- [What you will do]
From the first line of the records below, transcribe each line exactly up to and including the one with "parte de un"; pictures stay out.

(Extracted page text data)
- - - - -

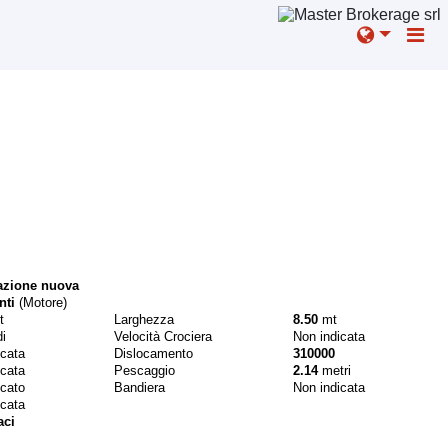
azione nuova
nti
(Motore)
t
Larghezza
8.50
mt
i
Velocità Crociera
Non indicata
icata
Dislocamento
310000
icata
Pescaggio
2.14
metri
icato
Bandiera
Non indicata
icata
aci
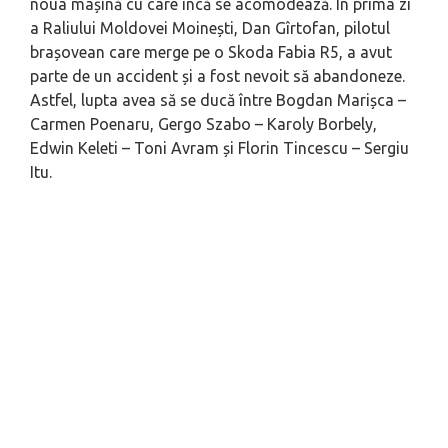
noua mașină cu care încă se acomodează. În prima zi
a Raliului Moldovei Moinești, Dan Gîrtofan, pilotul
brașovean care merge pe o Skoda Fabia R5, a avut
parte de un accident și a fost nevoit să abandoneze.
Astfel, lupta avea să se ducă între Bogdan Marișca –
Carmen Poenaru, Gergo Szabo – Karoly Borbely,
Edwin Keleti – Toni Avram și Florin Tincescu – Sergiu
Itu.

- - - - -

- [Answer to the exercise]
azione nuova
nti
(Motore)
t
Larghezza
8.50
mt
i
Velocità Crociera
Non indicata
icata
Dislocamento
310000
icata
Pescaggio
2.14
metri
icato
Bandiera
Non indicata
icata
aci
noua mașină cu care încă se acomodează. În prima zi
a Raliului Moldovei Moinești, Dan Gîrtofan, pilotul
brașovean care merge pe o Skoda Fabia R5, a avut
parte de un accident și a fost nevoit să abandoneze.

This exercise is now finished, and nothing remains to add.